I have been pondering this. I want to be fair to the extent I feel is reasonable. 
As I said in my initial post, I only want to recover ALL costs involved.
However, there are a few costs that I incur (e.g., packaging for shipping, gas costs for driving, etc) beyond the costs of the materials.

Therefore, I am going with the cost of $1.75 per foot PLUS SHIPPING.

Cheers

Dave


----------



## greco (Jul 15, 2007)

amagras said:


> Check the OP


Please see post #18.

Cheers

Dave


----------



## amagras (Apr 22, 2015)

greco said:


> Therefore, I am going with the cost of $1.75 per foot PLUS SHIPPING.


Even better


----------



## greco (Jul 15, 2007)

:sFun_cheerleader2:The Mogami cable arrived this morning. 
Much earlier than the estimated delivery date.

I will be contacting everyone that PM'd me to clarify and confirm their requests.

If everyone confirms their requests, I still have *about* 18 feet remaining.

Cheers

Dave


----------



## amagras (Apr 22, 2015)

I'll take it


----------



## greco (Jul 15, 2007)

*It appears that all of the cable has now been requested. *

I will update the thread if this changes.

Cheers

Dave


----------



## Chito (Feb 17, 2006)

I'm confirming before I get a pm from you.


----------



## greco (Jul 15, 2007)

If there are enough forum members that missed out on the Mogami and are still interested, I will consider doing a second order. 

This order of cable went very quickly as one forum member wanted half (100 feet) of the order.

PM me with your requests before October 15th and I will decide at that time if there is enough interest to place another order. 

Cheers

Dave


----------



## greco (Jul 15, 2007)

25 feet of *possible* second order has been requested...175 feet left.

Cheers

Dave


----------



## sulphur (Jun 2, 2011)

I'm in!

One 20' with a straight and a 90.
One 5' with two 90s please (if there's enough).

I PMed you back Dave. 8)


----------



## greco (Jul 15, 2007)

sulphur said:


> I'm in!
> 
> One 20' with a straight and a 90.
> One 5' with two 90s please (if there's enough).
> ...


Is this in addition to your existing/earlier request? 

Cheers

Dave


----------



## sulphur (Jun 2, 2011)

greco said:


> Is this in addition to your existing/earlier request?
> 
> Cheers
> 
> Dave


The 5 footer would be the extra cable requested.


----------



## greco (Jul 15, 2007)

sulphur said:


> The 5 footer would be the extra cable requested.


Luck is on your side my friend...I found a short piece that I had left over from making some cables recently. 

I sent you a PM in response to your last PM.

Cheers

Dave


----------



## greco (Jul 15, 2007)

*Just a reminder of the October 15th deadline for a possible second order.
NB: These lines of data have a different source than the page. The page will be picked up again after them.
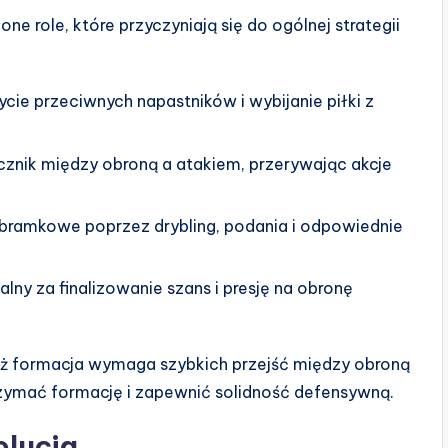
e role, które przyczyniają się do ogólnej strategii
cie przeciwnych napastników i wybijanie piłki z
cznik między obroną a atakiem, przerywając akcje
bramkowe poprzez drybling, podania i odpowiednie
ny za finalizowanie szans i presję na obronę
ż formacja wymaga szybkich przejść między obroną
rzymać formację i zapewnić solidność defensywną.
olucja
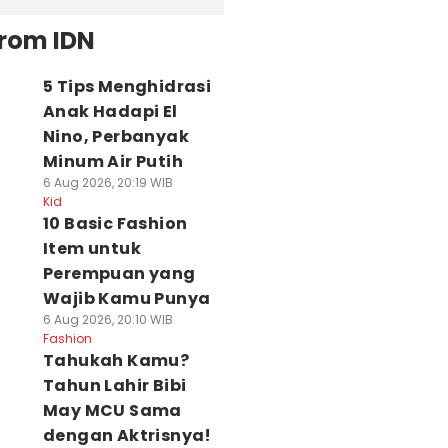
from IDN
5 Tips Menghidrasi
Anak Hadapi El
Nino, Perbanyak
Minum Air Putih
6 Aug 2026, 20:19 WIB
Kid
10 Basic Fashion
Item untuk
Perempuan yang
Wajib Kamu Punya
6 Aug 2026, 20:10 WIB
Fashion
Tahukah Kamu?
Tahun Lahir Bibi
May MCU Sama
dengan Aktrisnya!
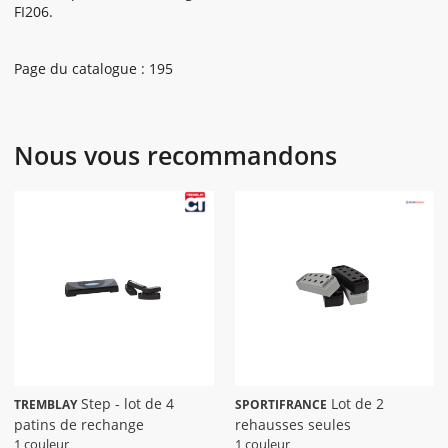
FI206.
Page du catalogue : 195
Nous vous recommandons
Step - lot de 4
Lot de 2
TREMBLAY
SPORTIFRANCE
patins de rechange
rehausses seules
1 couleur
1 couleur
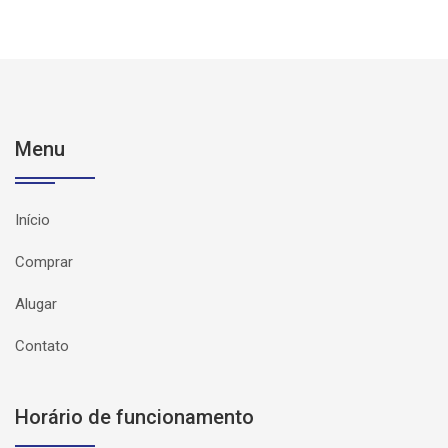
Menu
Início
Comprar
Alugar
Contato
Horário de funcionamento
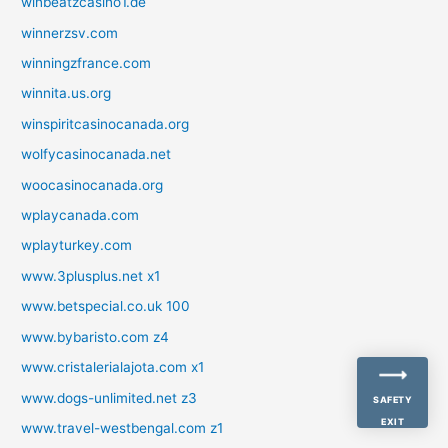
winbeatzcasino1.de
winnerzsv.com
winningzfrance.com
winnita.us.org
winspiritcasinocanada.org
wolfycasinocanada.net
woocasinocanada.org
wplaycanada.com
wplayturkey.com
www.3plusplus.net x1
www.betspecial.co.uk 100
www.bybaristo.com z4
www.cristalerialajota.com x1
www.dogs-unlimited.net z3
SAFETY
EXIT
www.travel-westbengal.com z1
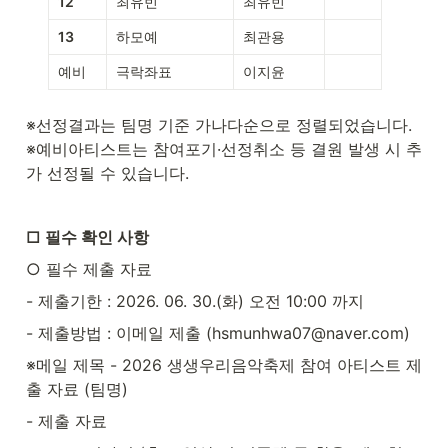
12
최유빈
최유빈
13
하모예
최관용
예비
극락좌표
이지윤
※선정결과는 팀명 기준 가나다순으로 정렬되었습니다.

※예비아티스트는 참여포기·선정취소 등 결원 발생 시 추
가 선정될 수 있습니다.
□ 필수 확인 사항
○ 필수 제출 자료
- 제출기한 : 2026. 06. 30.(화) 오전 10:00 까지
- 제출방법 : 이메일 제출 (hsmunhwa07@naver.com)
※메일 제목 - 2026 생생우리음악축제 참여 아티스트 제
출 자료 (팀명)
- 제출 자료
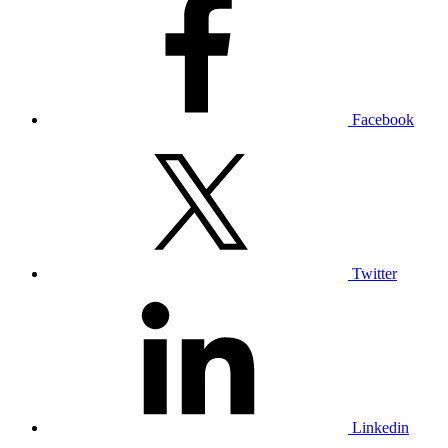
Facebook
Twitter
Linkedin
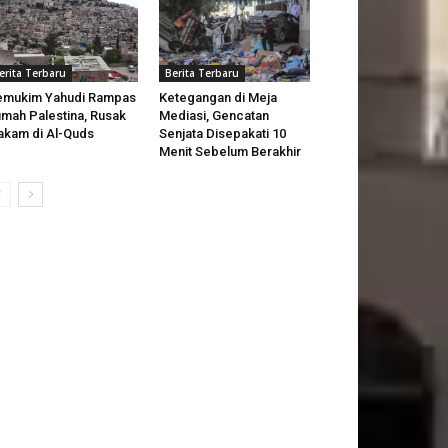
erita Terbaru
Berita Terbaru
emukim Yahudi Rampas
Ketegangan di Meja
mah Palestina, Rusak
Mediasi, Gencatan
kam di Al-Quds
Senjata Disepakati 10
Menit Sebelum Berakhir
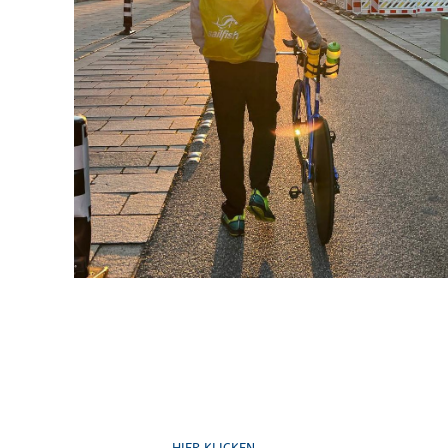
Ruf uns an
HIER KLICKEN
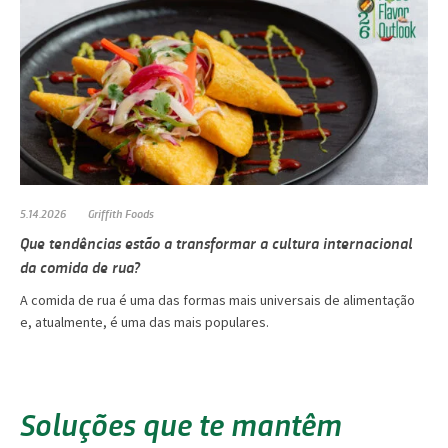
5.14.2026
Griffith Foods
Que tendências estão a transformar a cultura internacional
da comida de rua?
A comida de rua é uma das formas mais universais de alimentação
e, atualmente, é uma das mais populares.
Soluções que te mantêm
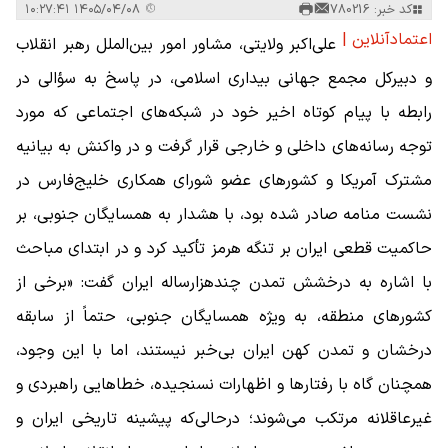
کد خبر: 780216
۱۴۰۵/۰۴/۰۸ ۱۰:۲۷:۴۱
اعتمادآنلاین |
علی‌اکبر ولایتی، مشاور امور بین‌الملل رهبر انقلاب
و دبیرکل مجمع جهانی بیداری اسلامی، در پاسخ به سؤالی در
رابطه با پیام کوتاه اخیر خود در شبکه‌های اجتماعی که مورد
توجه رسانه‌های داخلی و خارجی قرار گرفت و در واکنش به بیانیه
مشترک آمریکا و کشور‌های عضو شورای همکاری خلیج‌فارس در
نشست منامه صادر شده بود، با هشدار به همسایگان جنوبی، بر
حاکمیت قطعی ایران بر تنگه هرمز تأکید کرد و در ابتدای مباحث
با اشاره به درخشش تمدن چندهزارساله ایران گفت: «برخی از
کشور‌های منطقه، به ویژه همسایگان جنوبی، حتماً از سابقه
درخشان و تمدن کهن ایران بی‌خبر نیستند، اما با این وجود،
همچنان گاه با رفتار‌ها و اظهارات نسنجیده، خطا‌هایی راهبردی و
غیرعاقلانه مرتکب می‌شوند؛ در‌حالی‌که پیشینه‌ تاریخی ایران و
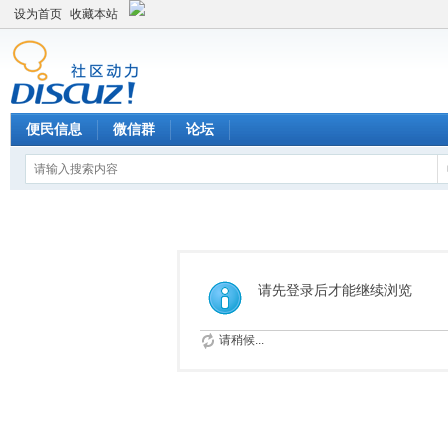
设为首页
收藏本站
便民信息
微信群
论坛
请先登录后才能继续浏览
请稍候...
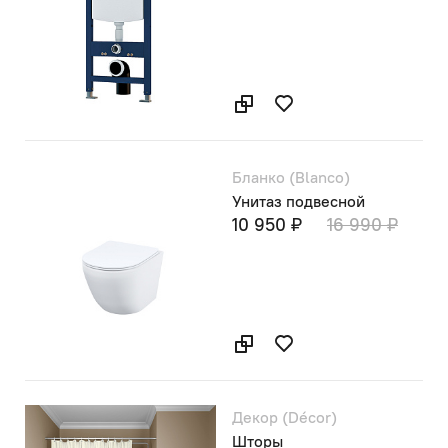
Бланко (Blanco)
Унитаз подвесной
10 950 ₽
16 990 ₽
Декор (Décor)
Шторы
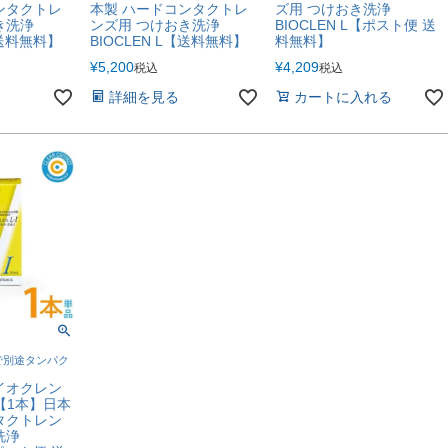
ンタクトレ
本製 ハードコンタクトレ
ズ用 つけおき洗浄
き洗浄
ンズ用 つけおき洗浄
BIOCLEN L【ポスト便 送
【送料無料】
BIOCLEN L【送料無料】
料無料】
¥
5,200
¥
4,209
税込
税込
詳細を見る
カートに入れる
で別途タンパク
イオクレン
l【1本】日本
タクトレン
洗浄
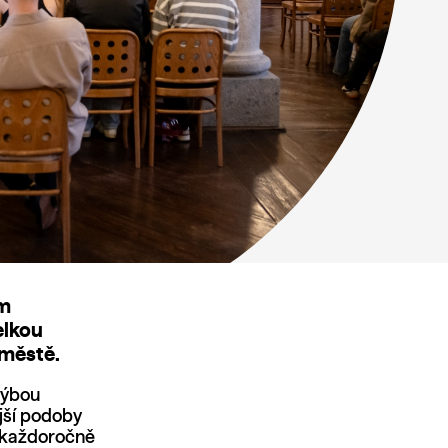
ým
elkou
 městě.
hýbou
jší podoby
e každoročně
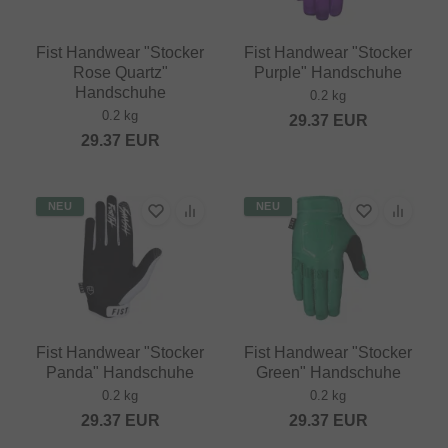
Fist Handwear "Stocker
Fist Handwear "Stocker
Rose Quartz"
Purple" Handschuhe
Handschuhe
0.2 kg
0.2 kg
29.37
EUR
29.37
EUR
NEU
NEU
Fist Handwear "Stocker
Fist Handwear "Stocker
Panda" Handschuhe
Green" Handschuhe
0.2 kg
0.2 kg
29.37
EUR
29.37
EUR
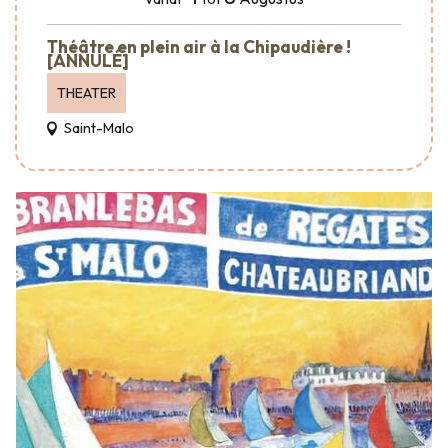
Théâtre en plein air à la Chipaudière !
[ANNULÉ]
THEATER
Saint-Malo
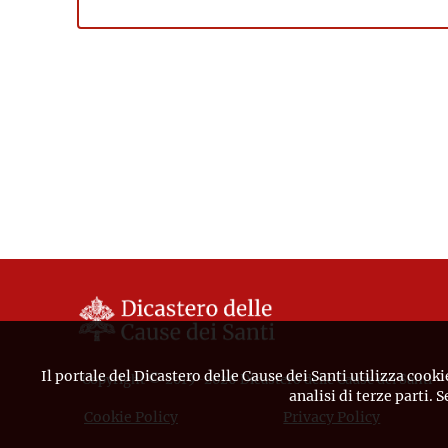
Il portale del Dicastero delle Cause dei Santi utilizza cooki
Copyright © 2019-2026 Dicastero delle Cause dei Santi
analisi di terze parti. 
Cookie Policy
Privacy Policy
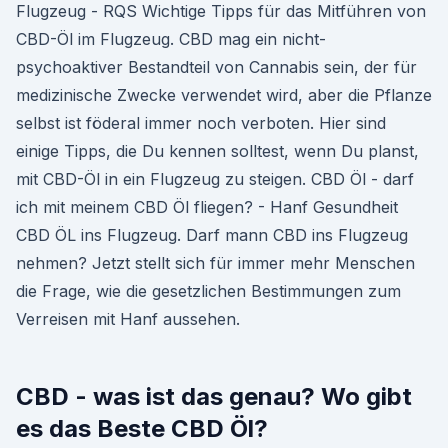
Flugzeug - RQS Wichtige Tipps für das Mitführen von
CBD-Öl im Flugzeug. CBD mag ein nicht-
psychoaktiver Bestandteil von Cannabis sein, der für
medizinische Zwecke verwendet wird, aber die Pflanze
selbst ist föderal immer noch verboten. Hier sind
einige Tipps, die Du kennen solltest, wenn Du planst,
mit CBD-Öl in ein Flugzeug zu steigen. CBD Öl - darf
ich mit meinem CBD Öl fliegen? - Hanf Gesundheit
CBD ÖL ins Flugzeug. Darf mann CBD ins Flugzeug
nehmen? Jetzt stellt sich für immer mehr Menschen
die Frage, wie die gesetzlichen Bestimmungen zum
Verreisen mit Hanf aussehen.
CBD - was ist das genau? Wo gibt
es das Beste CBD Öl?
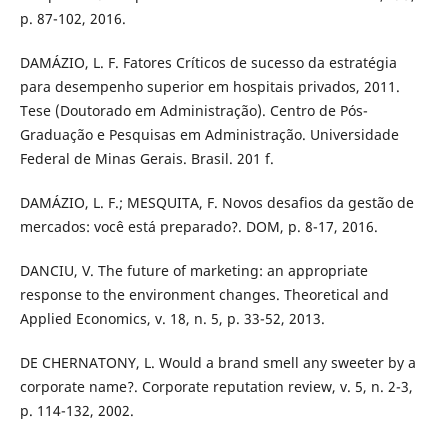
p. 87-102, 2016.
DAMÁZIO, L. F. Fatores Críticos de sucesso da estratégia
para desempenho superior em hospitais privados, 2011.
Tese (Doutorado em Administração). Centro de Pós-
Graduação e Pesquisas em Administração. Universidade
Federal de Minas Gerais. Brasil. 201 f.
DAMÁZIO, L. F.; MESQUITA, F. Novos desafios da gestão de
mercados: você está preparado?. DOM, p. 8-17, 2016.
DANCIU, V. The future of marketing: an appropriate
response to the environment changes. Theoretical and
Applied Economics, v. 18, n. 5, p. 33-52, 2013.
DE CHERNATONY, L. Would a brand smell any sweeter by a
corporate name?. Corporate reputation review, v. 5, n. 2-3,
p. 114-132, 2002.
175 feet remaining to be requested.
*
The cables previously requested should go out in the mail this coming week...if all goes well.

Cheers

Dave


----------



## ed2000 (Feb 16, 2007)

greco said:


> This order of cable went very quickly as one forum member wanted half (100 feet) of the order.
> 
> Dave


Re: 100 foot cable - selling to an Albert Collins tribute act?


----------



## greco (Jul 15, 2007)

The cables were all mailed this afternoon.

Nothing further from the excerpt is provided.